Wiz Research Identifies Exploitation in the Wild of Aviatrix Controller RCE (CVE-2024-50603)

Wiz Research has confirmed active exploitation of a critical unauthenticated Remote Code Execution (RCE) vulnerability, tracked as CVE-2024-50603, affecting Aviatrix Controllers. This security flaw allows attackers to execute arbitrary code without authentication, potentially leading to privilege escalation within the AWS control plane. The Wiz Incident Response team is currently managing multiple incidents related to this vulnerability, highlighting the immediate risk to cloud infrastructure security. Due to the severity of potential compromise, including unauthorized access to cloud management layers, organizations utilizing Aviatrix Controllers are urged to apply patches immediately. Failure to mitigate this vulnerability exposes environments to significant operational risk and potential data breach. Security teams should prioritize vulnerability scanning and patch management processes to ensure protection against this active threat vector targeting cloud networking infrastructure.

The Wiz Incident Response team is currently responding to multiple incidents involving CVE-2024-50603, an Aviatrix Controller unauthenticated RCE vulnerability, that can lead to privileges escalation in the AWS control plane. Organizations should patch urgently.

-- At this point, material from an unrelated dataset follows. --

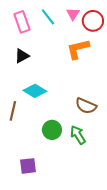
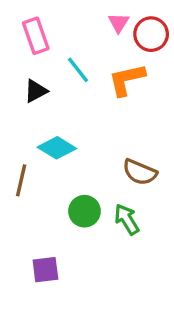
cyan line: (48, 17) -> (78, 70), moved

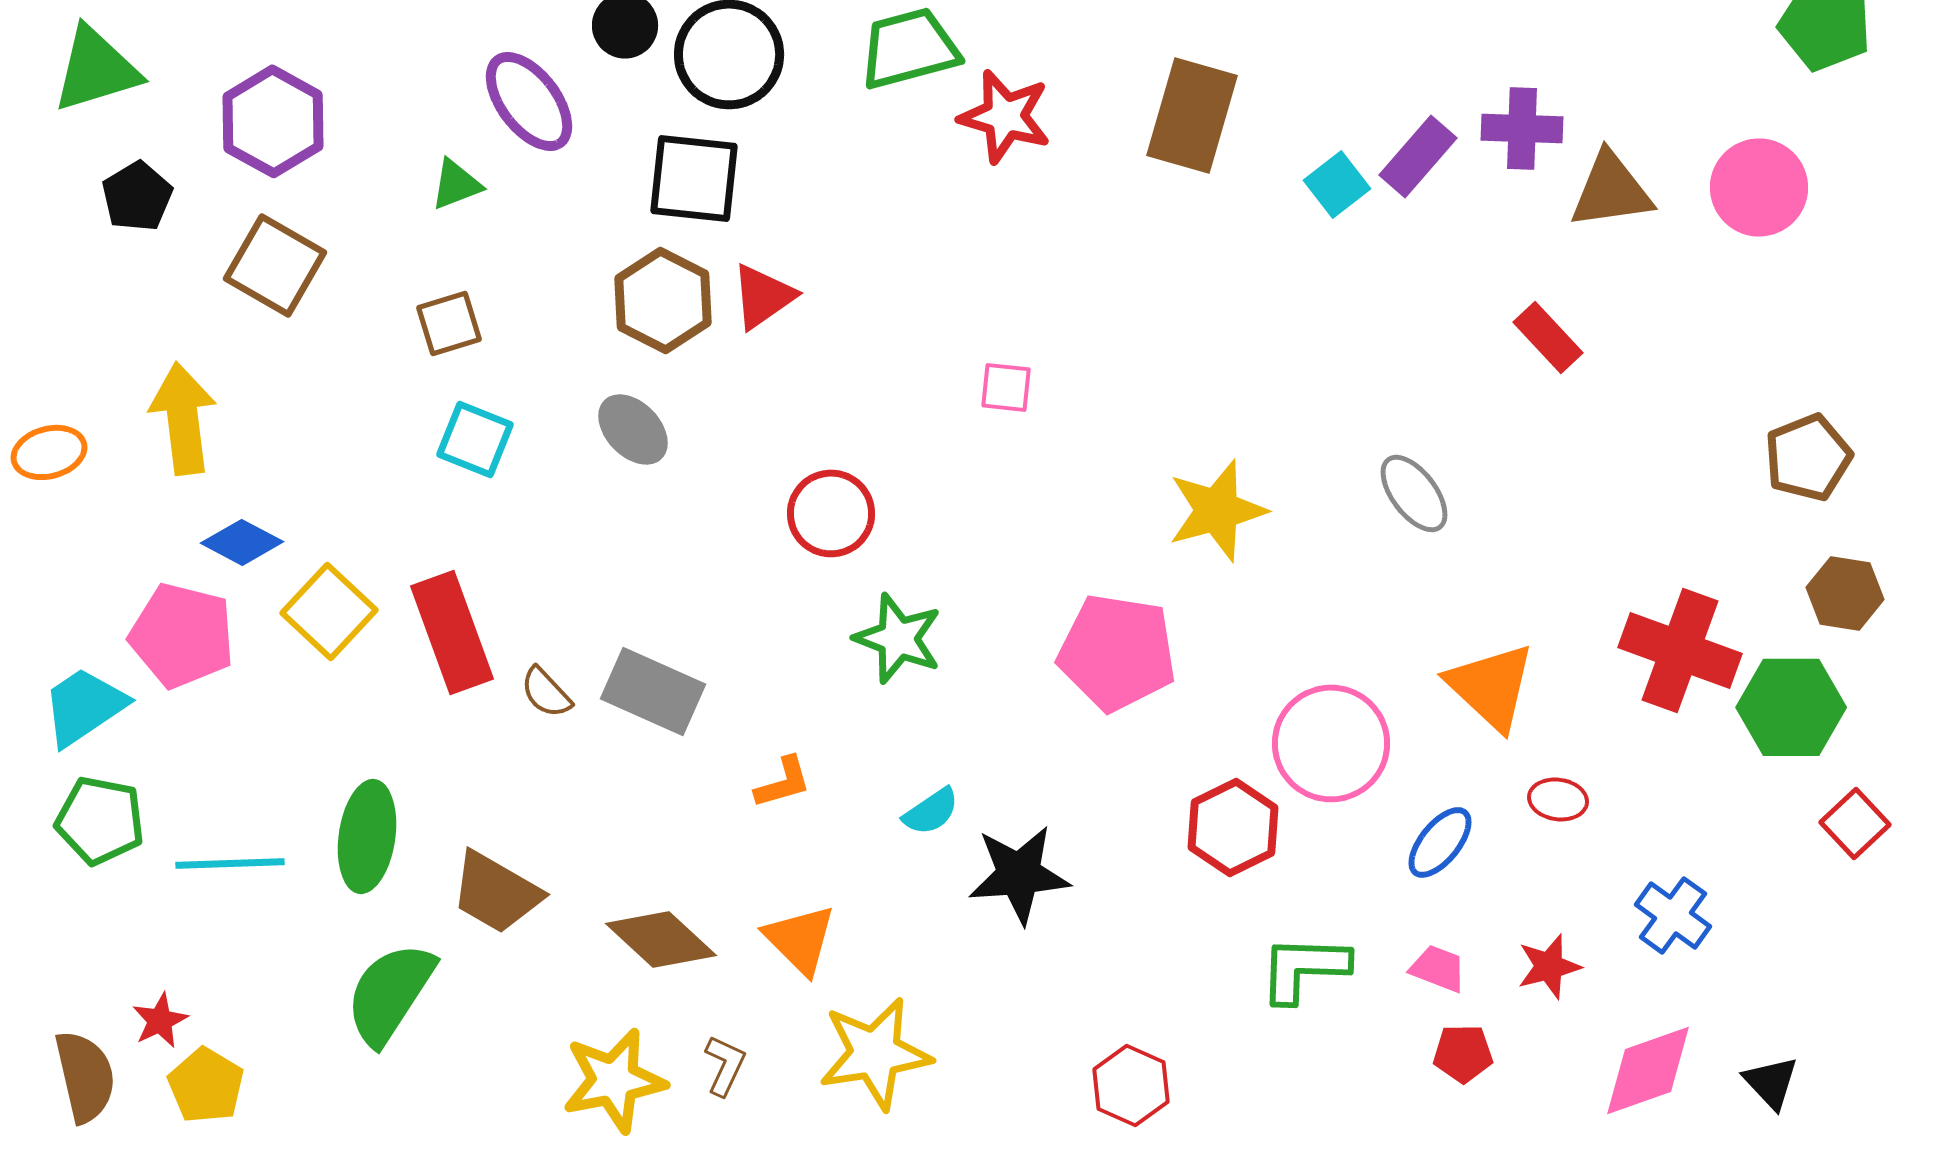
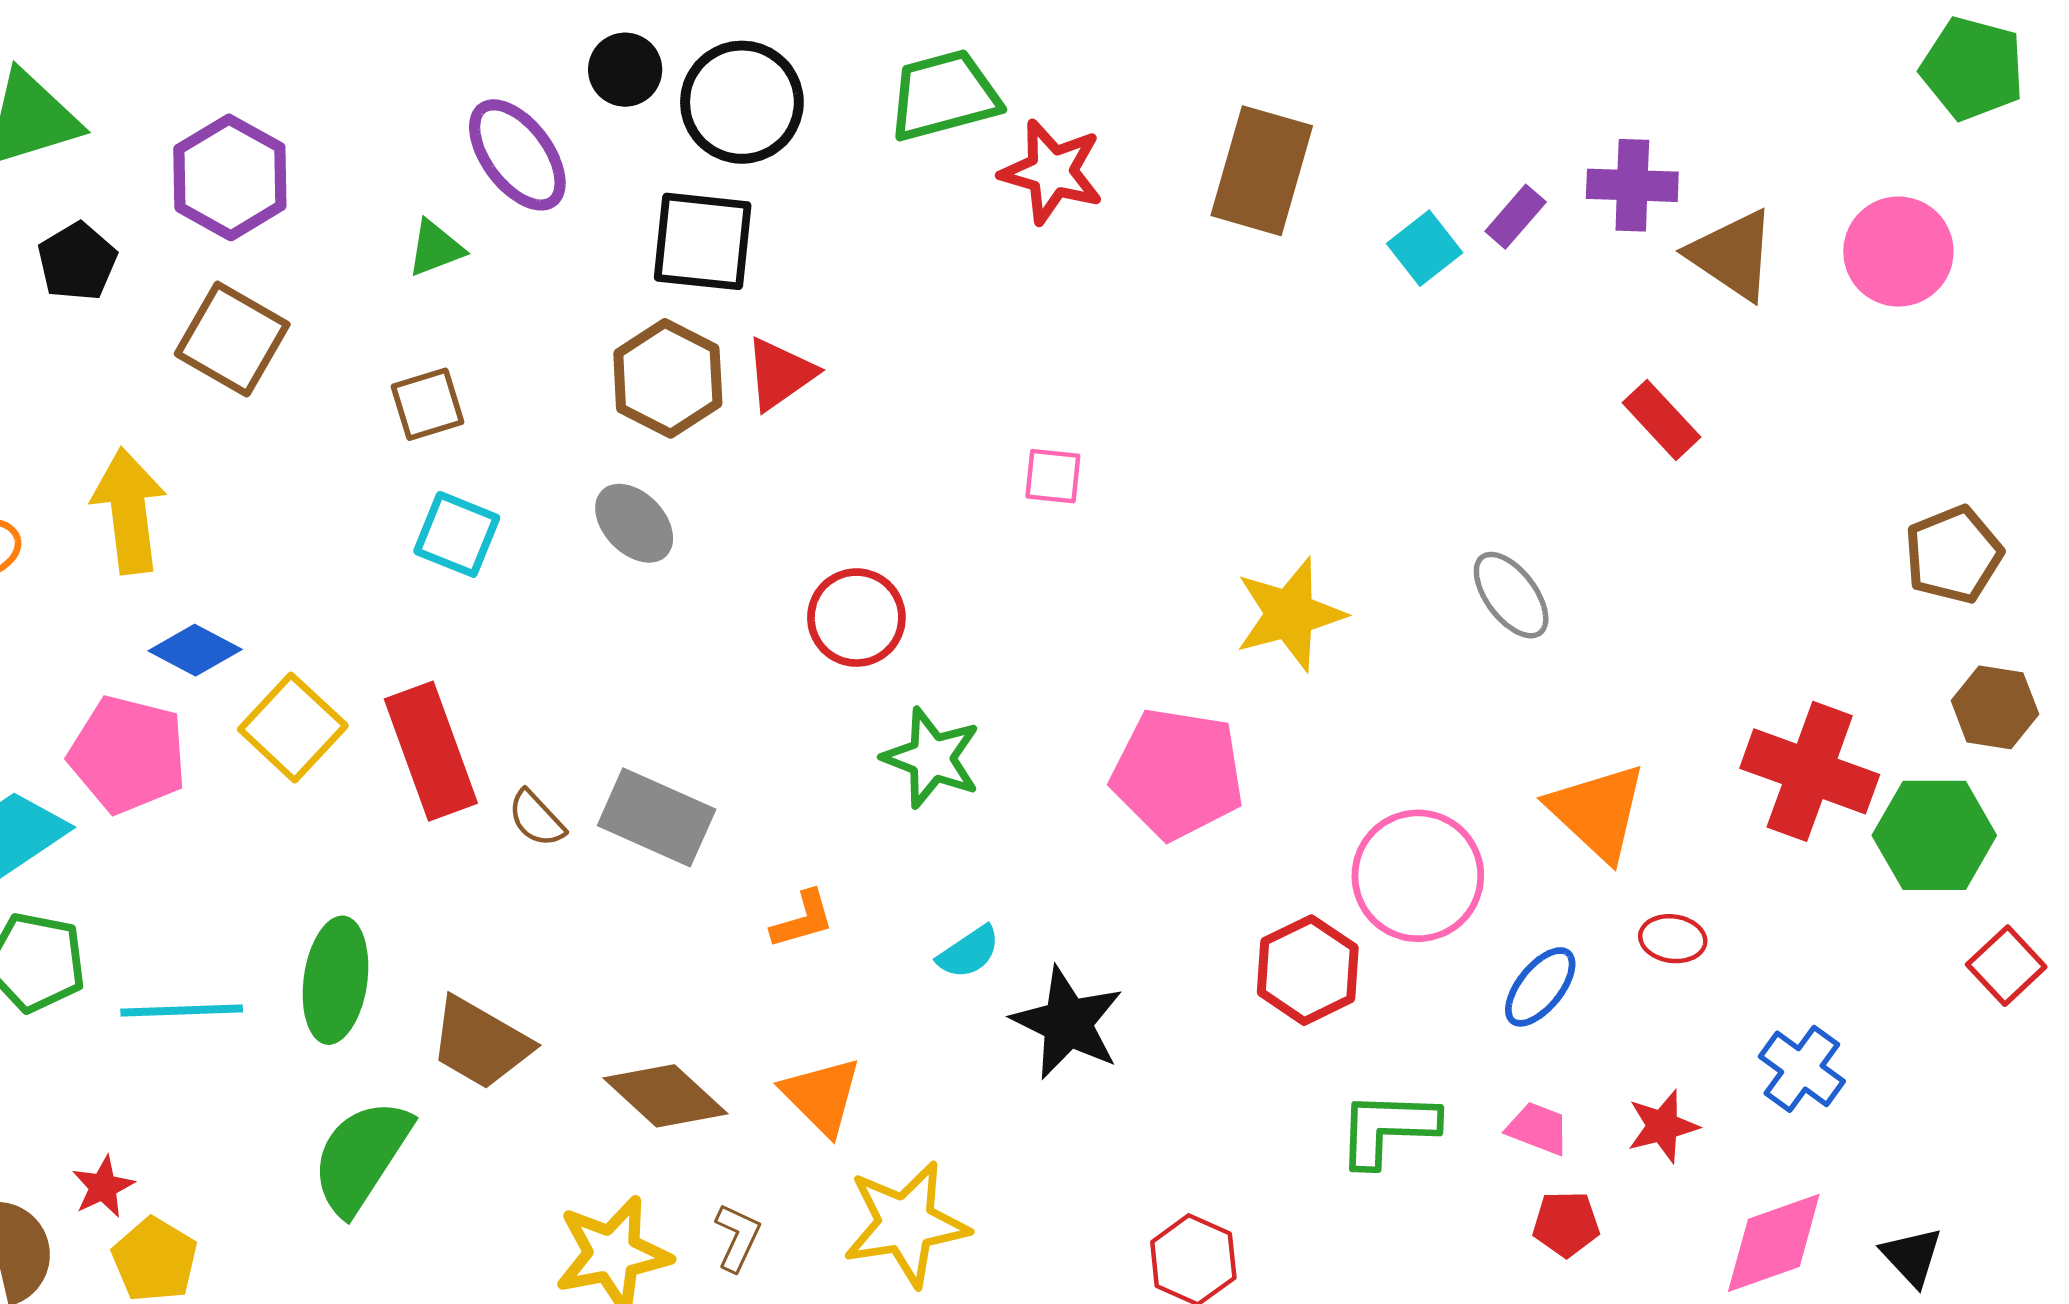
purple rectangle: (1418, 156) -> (1516, 217), size x0.7
brown triangle: (1611, 190) -> (1732, 255), turned 42
black star: (1019, 874) -> (1068, 1023), turned 30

Wiz Research has confirmed active exploitation of a critical unauthenticated Remote Code Execution (RCE) vulnerability, tracked as CVE-2024-50603, affecting Aviatrix Controllers. This security flaw allows attackers to execute arbitrary code without authentication, potentially leading to privilege escalation within the AWS control plane. The Wiz Incident Response team is currently managing multiple incidents related to this vulnerability, highlighting the immediate risk to cloud infrastructure security. Due to the severity of potential compromise, including unauthorized access to cloud management layers, organizations utilizing Aviatrix Controllers are urged to apply patches immediately. Failure to mitigate this vulnerability exposes environments to significant operational risk and potential data breach. Security teams should prioritize vulnerability scanning and patch management processes to ensure protection against this active threat vector targeting cloud networking infrastructure. The Wiz Incident Response team is currently responding to multiple incidents involving CVE-2024-50603, an Aviatrix Controller unauthenticated RCE vulnerability, that can lead to privileges escalation in the AWS control plane. Organizations should patch urgently. The Wiz Incident Response team is currently responding to multiple incidents involving CVE-2024-50603, an Aviatrix Controller unauthenticated RCE vulnerability, that can lead to privileges escalation in the AWS control plane. Organizations should patch urgently.